1IIIT Hyderabad, India
2Fujitsu Research India
* Equal Contribution
Recently, the fundamental problem of unsupervised domain adaptation (UDA) on 3D point clouds has been motivated by a wide variety of applications in robotics, virtual reality, and scene understanding, to name a few. The point cloud data acquisition procedures manifest themselves as significant domain discrepancies and geometric variations among both similar and dissimilar classes. The standard domain adaptation methods developed for images do not directly translate to point cloud data because of their complex geometric nature. To address this challenge, we leverage the idea of multimodality and alignment between distributions. We propose a new UDA architecture for point cloud classification that benefits from multimodal contrastive learning to get better class separation in both domains individually. Further, the use of optimal transport (OT) aims at learning source and target data distributions jointly to reduce the cross-domain shift and provide a better alignment. We conduct a comprehensive empirical study on PointDA-10 and GraspNetPC-10 and show that our method achieves state-of-the-art performance on GraspNetPC-10 (with ≈ 4-12% margin) and best average performance on PointDA-10. Our ablation studies and decision boundary analysis also validate the significance of our contrastive learning module and OT alignment.
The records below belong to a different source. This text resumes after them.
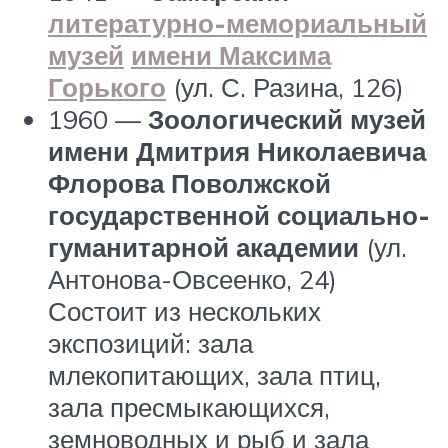
литературно-мемориальный
музей
имени Максима
Горького
(ул. С. Разина, 126)
1960 —
Зоологический музей
имени Дмитрия Николаевича
Флорова Поволжской
государственной социально-
гуманитарной академии
(ул.
Антонова-Овсеенко, 24)
Состоит из нескольких
экспозиций: зала
млекопитающих, зала птиц,
зала пресмыкающихся,
земноводных и рыб и зала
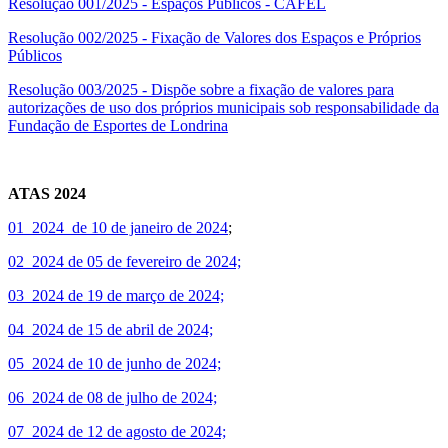
Resolução 001/2025 - Espaços Públicos - CAFEL
Resolução 002/2025 - Fixação de Valores dos Espaços e Próprios
Públicos
Resolução 003/2025 - Dispõe sobre a fixação de valores para
autorizações de uso dos próprios municipais sob responsabilidade da
Fundação de Esportes de Londrina
ATAS 2024
01_2024 de 10 de janeiro de 2024
;
02_2024 de 05 de fevereiro de 2024;
03_2024 de 19 de março de 2024;
04_2024 de 15 de abril de 2024;
05_2024 de 10 de junho de 2024;
06_2024 de 08 de julho de 2024;
07_2024 de 12 de agosto de 2024;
Method. Given a batch of source and target point cloud, each point cloud is first randomly transformed twice using a pre-defined set of transformations. Then these transformed and original point clouds are passed through and 3D encoder to get their respective embeddings. Contrastive Loss is applied between the embeddings of the transformed point cloud, to establish coarse class clusters. Further, Contrastive Loss is also applied between embeddings of the 2D renderings and the latent 3D representation, to establish 3D-2D correspondence understanding. In the final stage the original point cloud embeddings are passed to the OT loss for establishing alignment.
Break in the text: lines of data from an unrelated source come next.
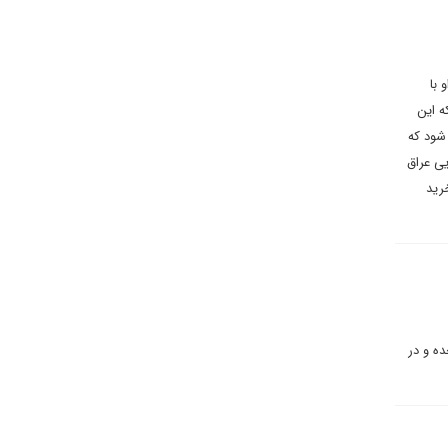
 با
ه این
شود که
یی عراق
رید
ده و در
We perform an interesting experiment of visualizing the decision boundary. Early (top-row) and final (bottom-row) epochs decision boundaries on target samples for One-vs-Rest (Monitor class) for S → M. (a), (e) Only PCM (without adaptation), (b), (f) Contrastive learning with PCM, (c), (g) Optimal transport and contrastive learning with PCM (Our COT) and (d), (h) Our COT fine-tuned with SPST. We see that, as we include our proposed compoents the representations are enchanced and the boundary becomes more tight.